Gourmandise
Living in Paris makes it impossible for
us to ignore the huge part food plays in the culture of France. I realised
I'd really turned the corner (for better or worse) when one evening I
found myself jumping on a bus to buy a baguette from my
favourite Boulangerie - but later I realised it was 45 minutes out of
my way! Changed days since London - for example, it would be impossible to imagine any
French person spending their "lunch-hour" hunched over a PC, a trying
to balance a Pret a Manger sandwich, a mouse and a telephone (like I used to in the bad
old days). It took time to adjust to the ryhthm of life here but I've definitely adapted now. On a really busy day it can be frustrating if the only time I have to make phonecalls is between 12.30 and 2pm (nobody is ever available - sacred-time) but that simply forces me to go and take a break myself and sometimes I need to be reminded to do that. When I first came here I often requested to schedule meetings at 12.30 or 1pm - people looked at me as if I were nuts. I know better now.

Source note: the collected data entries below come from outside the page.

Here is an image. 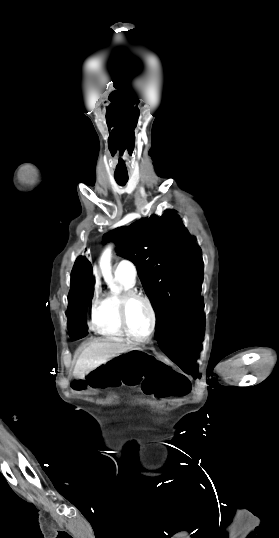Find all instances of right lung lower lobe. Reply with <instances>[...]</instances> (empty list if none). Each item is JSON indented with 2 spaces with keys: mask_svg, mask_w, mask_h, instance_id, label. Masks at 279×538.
Returning <instances> with one entry per match:
<instances>
[{
  "mask_svg": "<svg viewBox=\"0 0 279 538\" xmlns=\"http://www.w3.org/2000/svg\"><path fill=\"white\" fill-rule=\"evenodd\" d=\"M68 295V333L70 336L87 335L86 308L93 298L92 266L85 257H79L71 273Z\"/></svg>",
  "mask_w": 279,
  "mask_h": 538,
  "instance_id": "right-lung-lower-lobe-1",
  "label": "right lung lower lobe"
}]
</instances>
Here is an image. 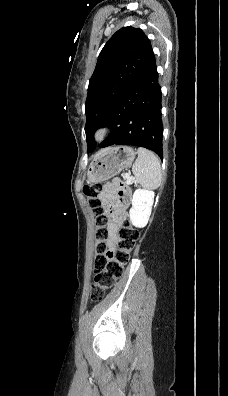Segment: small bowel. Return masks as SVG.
Listing matches in <instances>:
<instances>
[{"label": "small bowel", "instance_id": "c3829d8e", "mask_svg": "<svg viewBox=\"0 0 228 396\" xmlns=\"http://www.w3.org/2000/svg\"><path fill=\"white\" fill-rule=\"evenodd\" d=\"M101 200L106 213L110 216L107 228L110 232V244H113L117 237L120 222L124 215V208L119 202L115 193L110 188H105L101 194Z\"/></svg>", "mask_w": 228, "mask_h": 396}]
</instances>
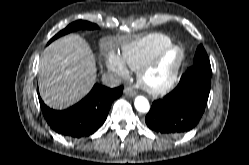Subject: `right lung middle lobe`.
Segmentation results:
<instances>
[{
  "label": "right lung middle lobe",
  "mask_w": 249,
  "mask_h": 165,
  "mask_svg": "<svg viewBox=\"0 0 249 165\" xmlns=\"http://www.w3.org/2000/svg\"><path fill=\"white\" fill-rule=\"evenodd\" d=\"M97 27L98 26L96 24H93V23H90V22H87V21H82V20L75 21V22L71 23L70 25H68L65 29L61 30L58 34H56L49 41V43L52 42L57 37H59L61 35H65V34L71 32L73 30H76V29H95Z\"/></svg>",
  "instance_id": "1"
}]
</instances>
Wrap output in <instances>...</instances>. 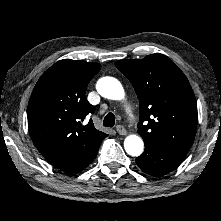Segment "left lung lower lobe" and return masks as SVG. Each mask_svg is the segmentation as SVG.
Segmentation results:
<instances>
[{"instance_id": "left-lung-lower-lobe-1", "label": "left lung lower lobe", "mask_w": 221, "mask_h": 221, "mask_svg": "<svg viewBox=\"0 0 221 221\" xmlns=\"http://www.w3.org/2000/svg\"><path fill=\"white\" fill-rule=\"evenodd\" d=\"M145 151L136 158L137 165L149 175L160 177L175 170L186 154L150 142H144Z\"/></svg>"}]
</instances>
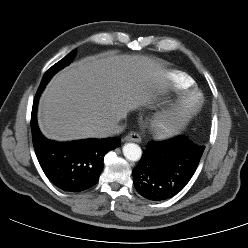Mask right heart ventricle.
<instances>
[{"instance_id": "1", "label": "right heart ventricle", "mask_w": 248, "mask_h": 248, "mask_svg": "<svg viewBox=\"0 0 248 248\" xmlns=\"http://www.w3.org/2000/svg\"><path fill=\"white\" fill-rule=\"evenodd\" d=\"M170 81L172 86L178 91H186L192 88L193 80L183 72H174L171 74Z\"/></svg>"}]
</instances>
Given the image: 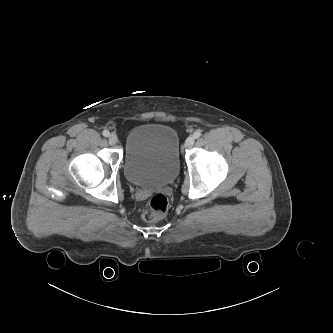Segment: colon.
<instances>
[{
	"instance_id": "1",
	"label": "colon",
	"mask_w": 333,
	"mask_h": 333,
	"mask_svg": "<svg viewBox=\"0 0 333 333\" xmlns=\"http://www.w3.org/2000/svg\"><path fill=\"white\" fill-rule=\"evenodd\" d=\"M168 212V200L164 195L158 194L151 198L147 208L142 212V218L148 222L163 219Z\"/></svg>"
}]
</instances>
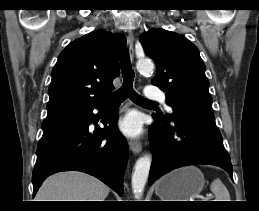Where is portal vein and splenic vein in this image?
<instances>
[{"instance_id":"obj_1","label":"portal vein and splenic vein","mask_w":259,"mask_h":211,"mask_svg":"<svg viewBox=\"0 0 259 211\" xmlns=\"http://www.w3.org/2000/svg\"><path fill=\"white\" fill-rule=\"evenodd\" d=\"M211 196H206V197H202L203 201H208V199H210Z\"/></svg>"}]
</instances>
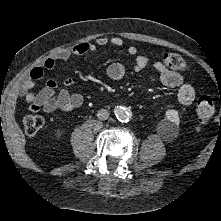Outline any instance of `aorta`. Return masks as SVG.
Instances as JSON below:
<instances>
[{
	"label": "aorta",
	"instance_id": "1",
	"mask_svg": "<svg viewBox=\"0 0 221 221\" xmlns=\"http://www.w3.org/2000/svg\"><path fill=\"white\" fill-rule=\"evenodd\" d=\"M114 113L117 117V119L121 122H126L129 120L130 117V113L128 112V110L122 106H117L114 109Z\"/></svg>",
	"mask_w": 221,
	"mask_h": 221
}]
</instances>
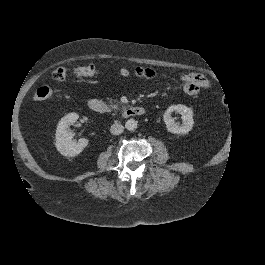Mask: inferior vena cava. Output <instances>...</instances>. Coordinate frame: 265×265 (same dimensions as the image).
<instances>
[{"instance_id":"obj_1","label":"inferior vena cava","mask_w":265,"mask_h":265,"mask_svg":"<svg viewBox=\"0 0 265 265\" xmlns=\"http://www.w3.org/2000/svg\"><path fill=\"white\" fill-rule=\"evenodd\" d=\"M123 126L120 123H114L113 125H111L110 127V133L113 135H119L123 132Z\"/></svg>"}]
</instances>
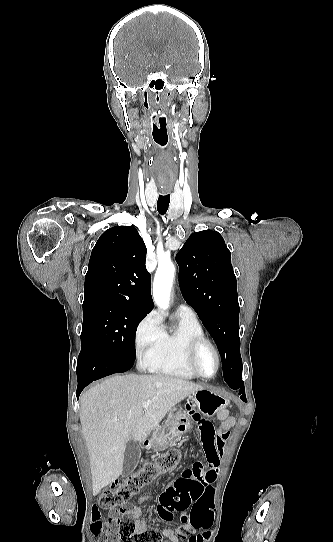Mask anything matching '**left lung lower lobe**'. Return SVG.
Masks as SVG:
<instances>
[{"mask_svg": "<svg viewBox=\"0 0 333 542\" xmlns=\"http://www.w3.org/2000/svg\"><path fill=\"white\" fill-rule=\"evenodd\" d=\"M225 382L229 385L230 388L237 390L241 394V399L246 401L244 383L242 381V375L236 376L234 378L225 379Z\"/></svg>", "mask_w": 333, "mask_h": 542, "instance_id": "0a47b994", "label": "left lung lower lobe"}]
</instances>
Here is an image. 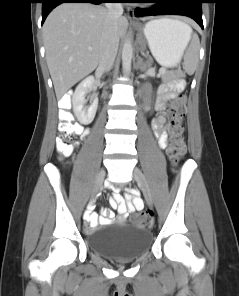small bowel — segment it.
Masks as SVG:
<instances>
[{
  "label": "small bowel",
  "instance_id": "small-bowel-1",
  "mask_svg": "<svg viewBox=\"0 0 239 296\" xmlns=\"http://www.w3.org/2000/svg\"><path fill=\"white\" fill-rule=\"evenodd\" d=\"M183 87V82L179 81L174 84H164L159 88L155 103V109L158 111V115L152 120L151 127L161 148H166L168 139V125L165 117L166 105L178 96L179 92L183 90ZM82 134L85 136L87 131L84 130ZM110 206L112 209L117 210L122 219L126 220L132 213L142 209L144 202L140 198L139 192L136 189H131L125 193V199L119 192H114L110 199ZM113 218L114 213L110 210H105L100 217L96 213H90L87 216V220L90 223L88 232L92 233L98 225L110 223Z\"/></svg>",
  "mask_w": 239,
  "mask_h": 296
}]
</instances>
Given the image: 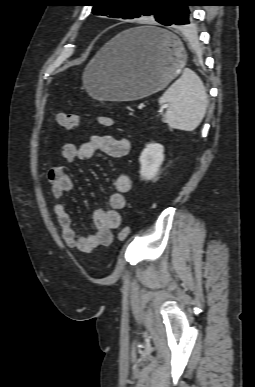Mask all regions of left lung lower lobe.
Wrapping results in <instances>:
<instances>
[{
    "instance_id": "1",
    "label": "left lung lower lobe",
    "mask_w": 255,
    "mask_h": 387,
    "mask_svg": "<svg viewBox=\"0 0 255 387\" xmlns=\"http://www.w3.org/2000/svg\"><path fill=\"white\" fill-rule=\"evenodd\" d=\"M192 0H186L176 5L175 12L171 19L163 25L176 26V25H189L192 22L191 12L189 6H193ZM142 37L150 40H159L161 34L156 31H146L140 34Z\"/></svg>"
}]
</instances>
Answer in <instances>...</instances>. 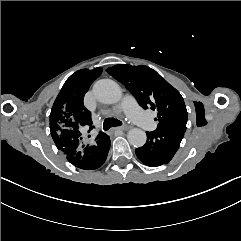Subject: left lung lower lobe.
Listing matches in <instances>:
<instances>
[{
	"mask_svg": "<svg viewBox=\"0 0 241 241\" xmlns=\"http://www.w3.org/2000/svg\"><path fill=\"white\" fill-rule=\"evenodd\" d=\"M186 131V123L181 126H166L146 132L147 141L137 148V157L147 166L157 167L168 163L178 150Z\"/></svg>",
	"mask_w": 241,
	"mask_h": 241,
	"instance_id": "1",
	"label": "left lung lower lobe"
}]
</instances>
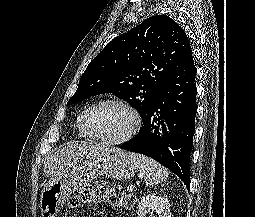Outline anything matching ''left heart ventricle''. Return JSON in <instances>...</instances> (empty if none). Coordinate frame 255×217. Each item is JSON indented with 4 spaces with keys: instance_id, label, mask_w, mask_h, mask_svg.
<instances>
[{
    "instance_id": "left-heart-ventricle-1",
    "label": "left heart ventricle",
    "mask_w": 255,
    "mask_h": 217,
    "mask_svg": "<svg viewBox=\"0 0 255 217\" xmlns=\"http://www.w3.org/2000/svg\"><path fill=\"white\" fill-rule=\"evenodd\" d=\"M92 131L105 139L123 136L132 124L130 113L115 104H104L94 108L89 116Z\"/></svg>"
}]
</instances>
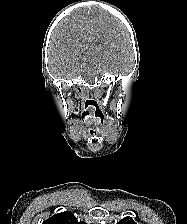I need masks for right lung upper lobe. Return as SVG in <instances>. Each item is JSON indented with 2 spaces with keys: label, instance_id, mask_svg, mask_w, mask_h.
Wrapping results in <instances>:
<instances>
[{
  "label": "right lung upper lobe",
  "instance_id": "1",
  "mask_svg": "<svg viewBox=\"0 0 187 224\" xmlns=\"http://www.w3.org/2000/svg\"><path fill=\"white\" fill-rule=\"evenodd\" d=\"M42 224H86L78 221L71 212L58 213L51 218L43 221Z\"/></svg>",
  "mask_w": 187,
  "mask_h": 224
}]
</instances>
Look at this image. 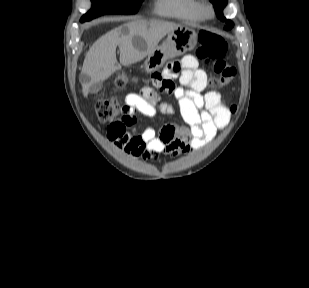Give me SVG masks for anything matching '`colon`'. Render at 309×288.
Instances as JSON below:
<instances>
[{
  "mask_svg": "<svg viewBox=\"0 0 309 288\" xmlns=\"http://www.w3.org/2000/svg\"><path fill=\"white\" fill-rule=\"evenodd\" d=\"M199 46L196 51L197 57L205 63H212L214 75L211 85L215 89H221L229 85L234 77L235 69L226 60L227 45L224 39L211 31L202 30L198 34ZM127 84V79L119 75L113 85L116 91L121 90ZM160 92H167L166 85L161 83L157 86ZM97 118L103 122H118L124 126L135 123V116L126 106H121L111 99L102 98L95 104Z\"/></svg>",
  "mask_w": 309,
  "mask_h": 288,
  "instance_id": "obj_1",
  "label": "colon"
}]
</instances>
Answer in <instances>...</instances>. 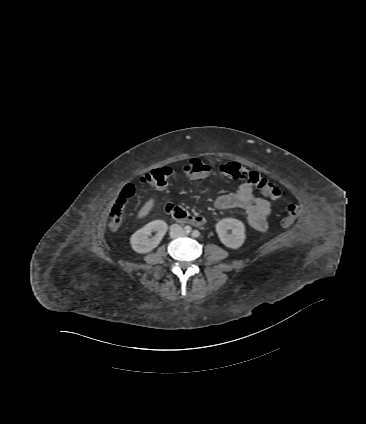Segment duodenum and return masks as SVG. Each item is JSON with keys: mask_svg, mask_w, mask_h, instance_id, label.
I'll list each match as a JSON object with an SVG mask.
<instances>
[{"mask_svg": "<svg viewBox=\"0 0 366 424\" xmlns=\"http://www.w3.org/2000/svg\"><path fill=\"white\" fill-rule=\"evenodd\" d=\"M166 212L170 214L179 223H191L202 226L205 224V219L202 216L191 215L183 208L167 204Z\"/></svg>", "mask_w": 366, "mask_h": 424, "instance_id": "duodenum-1", "label": "duodenum"}]
</instances>
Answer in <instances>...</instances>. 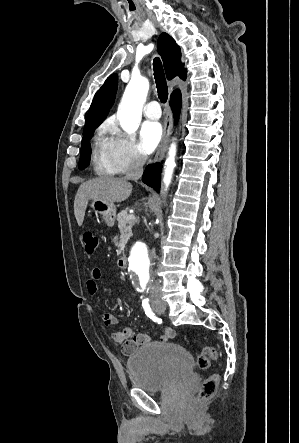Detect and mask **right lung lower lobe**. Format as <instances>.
Segmentation results:
<instances>
[{
	"label": "right lung lower lobe",
	"instance_id": "obj_1",
	"mask_svg": "<svg viewBox=\"0 0 299 443\" xmlns=\"http://www.w3.org/2000/svg\"><path fill=\"white\" fill-rule=\"evenodd\" d=\"M170 105L175 114V118H177L181 106V94L179 90H176L171 94ZM161 169L162 165L160 163L149 165L142 177V181L157 192L160 190Z\"/></svg>",
	"mask_w": 299,
	"mask_h": 443
}]
</instances>
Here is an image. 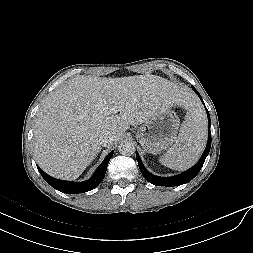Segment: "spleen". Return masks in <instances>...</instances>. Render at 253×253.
<instances>
[{
	"label": "spleen",
	"mask_w": 253,
	"mask_h": 253,
	"mask_svg": "<svg viewBox=\"0 0 253 253\" xmlns=\"http://www.w3.org/2000/svg\"><path fill=\"white\" fill-rule=\"evenodd\" d=\"M207 121L203 111L190 104L185 121L181 124L175 144L159 158V162L174 170H185L194 165L201 156L206 142Z\"/></svg>",
	"instance_id": "obj_1"
}]
</instances>
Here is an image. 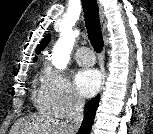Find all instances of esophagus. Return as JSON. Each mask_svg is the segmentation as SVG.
I'll list each match as a JSON object with an SVG mask.
<instances>
[{
	"label": "esophagus",
	"mask_w": 153,
	"mask_h": 134,
	"mask_svg": "<svg viewBox=\"0 0 153 134\" xmlns=\"http://www.w3.org/2000/svg\"><path fill=\"white\" fill-rule=\"evenodd\" d=\"M97 1H98V5H99V14H100L101 19L103 20V7H102L101 3L99 2V0H97Z\"/></svg>",
	"instance_id": "1"
}]
</instances>
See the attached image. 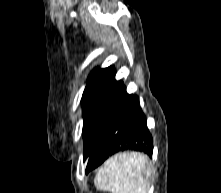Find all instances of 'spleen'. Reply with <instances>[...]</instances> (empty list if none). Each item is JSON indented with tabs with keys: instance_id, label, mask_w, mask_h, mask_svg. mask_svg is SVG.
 <instances>
[{
	"instance_id": "3e777b00",
	"label": "spleen",
	"mask_w": 221,
	"mask_h": 193,
	"mask_svg": "<svg viewBox=\"0 0 221 193\" xmlns=\"http://www.w3.org/2000/svg\"><path fill=\"white\" fill-rule=\"evenodd\" d=\"M148 158L138 152H124L109 158L94 179L98 190L111 193H147L150 176Z\"/></svg>"
}]
</instances>
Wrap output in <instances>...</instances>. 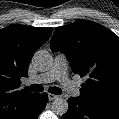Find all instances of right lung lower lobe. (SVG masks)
Here are the masks:
<instances>
[{"label": "right lung lower lobe", "mask_w": 119, "mask_h": 119, "mask_svg": "<svg viewBox=\"0 0 119 119\" xmlns=\"http://www.w3.org/2000/svg\"><path fill=\"white\" fill-rule=\"evenodd\" d=\"M48 101L47 93L39 94L33 108L24 119H37L39 114L43 111Z\"/></svg>", "instance_id": "obj_1"}]
</instances>
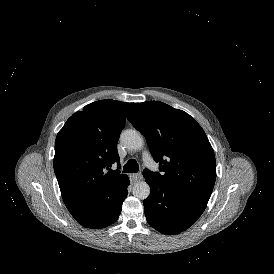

But today, a treat. A client bought me a present of a day with Paule Caillat founder of Promenades Gourmandes. Paule's cooking school is legendary and she is the most wonderful feisty instructor (classes are small and intimate with only 3 or 4 attendees). She has a tight timescale to keep to and we start on the dot of 9am at Marché Richard-Lenoir where she steers us round to the best stalls and explains the secrets of finding the best produce. "Check the cartons", she whispers. "See those over their are plastic and it means this produce comes straight from the farm, those wooden ones are imported" (we are trying to stick to buying the best quality fruit and vegetable which are currently in season). Next stop a stomach churning in-depth look at some offal, then a poissonerie where we detour from the menu shopping because Paule can't resist the fresh scallops. After stopping by the boulangerie and the cave (Julien, 50 rue Charlot - for unpretentious advice from the young owners) we are back in the kitchen and set to work. About three hours later, we are full, satisfied and extremely ready for a nap. We've just eaten a delicious four-meal which we all helped to prepare and washed down with a thoroughly scrumptious wine. In the meantime we've gained a million and one secret tips, new ideas and insider knowledge of French food, all delivered in Paule's inimitable manner. We leave with recipes and notes on the best products, where to find them and for me, good intentions to take my turn a little more often in the kitchen.